If i breed my does to a registered buck can they babies be registered if the mothers arent ???


----------



## ksalvagno (Nov 28, 2010)

no


----------



## ()relics (Nov 28, 2010)

yes...depending on the breed


----------



## freemotion (Nov 28, 2010)

Not the little breeds, from another thread here recently.  Even the babies of unregistered does are not registered as purebred in the first generation, and they do have to conform to breed standards.

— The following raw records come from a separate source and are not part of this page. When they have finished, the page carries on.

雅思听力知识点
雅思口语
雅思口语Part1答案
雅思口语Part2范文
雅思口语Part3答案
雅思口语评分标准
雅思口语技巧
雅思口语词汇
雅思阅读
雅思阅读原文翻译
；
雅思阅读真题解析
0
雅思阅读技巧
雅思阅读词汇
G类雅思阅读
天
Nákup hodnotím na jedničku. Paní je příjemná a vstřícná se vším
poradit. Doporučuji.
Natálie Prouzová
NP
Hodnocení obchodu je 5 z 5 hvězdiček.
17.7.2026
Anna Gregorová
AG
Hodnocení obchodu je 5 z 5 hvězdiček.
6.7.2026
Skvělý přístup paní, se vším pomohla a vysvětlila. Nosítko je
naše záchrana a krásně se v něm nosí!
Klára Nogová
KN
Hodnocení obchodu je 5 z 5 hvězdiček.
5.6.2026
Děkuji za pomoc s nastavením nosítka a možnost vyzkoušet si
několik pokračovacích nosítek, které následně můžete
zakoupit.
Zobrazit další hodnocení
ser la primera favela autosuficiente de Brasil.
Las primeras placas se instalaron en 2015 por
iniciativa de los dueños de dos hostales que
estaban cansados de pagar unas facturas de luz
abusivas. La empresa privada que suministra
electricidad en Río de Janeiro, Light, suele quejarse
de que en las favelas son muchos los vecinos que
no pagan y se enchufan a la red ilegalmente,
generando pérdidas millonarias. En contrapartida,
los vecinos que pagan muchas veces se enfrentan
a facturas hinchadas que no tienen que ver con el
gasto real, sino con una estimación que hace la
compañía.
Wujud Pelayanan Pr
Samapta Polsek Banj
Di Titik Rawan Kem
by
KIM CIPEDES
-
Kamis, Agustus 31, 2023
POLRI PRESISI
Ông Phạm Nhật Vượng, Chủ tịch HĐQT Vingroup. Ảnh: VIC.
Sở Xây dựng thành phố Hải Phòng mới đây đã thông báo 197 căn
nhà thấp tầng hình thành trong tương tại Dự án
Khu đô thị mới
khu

Here's the thread:  http://www.backyardherds.com/forum/viewtopic.php?id=7035


----------



## rebelINny (Nov 29, 2010)

You can get them registered as grade does with IDGR, and then breed them to a registered buck and eventually you will get purebred goats again if you keep breeding the grade does to a registered buck that they have the most breed of. Like if your doe is a 50/50 of Alpine and Nubian you can breed to a registered buck of either of those breeds and then their kids will be one step closer to purebred. You can also get a 50/50 dairy goat like the example above registered as Experimental.


----------



## Ariel301 (Nov 29, 2010)

ADGA will register female goats as "Native on Appearance" if they meet the breed standard but are of unknown breed origin/unregistered parents. They will not register males this way. 

IDGR will register both grade does and bucks if they conform to the standard for their breed. I have a buck registered with them as a grade, his sire was purebred and ADGA registered and his dam was also purebred but somehow lost her pedigree and never got registered, then a friend of mine bought her and had her registered with ADGA as a NOA grade. ADGA would not register my buckling because his dam was grade, making him also grade, so I went with IDGR for him.


----------



## helmstead (Nov 29, 2010)

Ariel301 said:
			
		

> ADGA will register female goats as "Native on Appearance" if they meet the breed standard but are of unknown breed origin/unregistered parents. They will not register males this way.


NOT with Nigerians...nope nope.


----------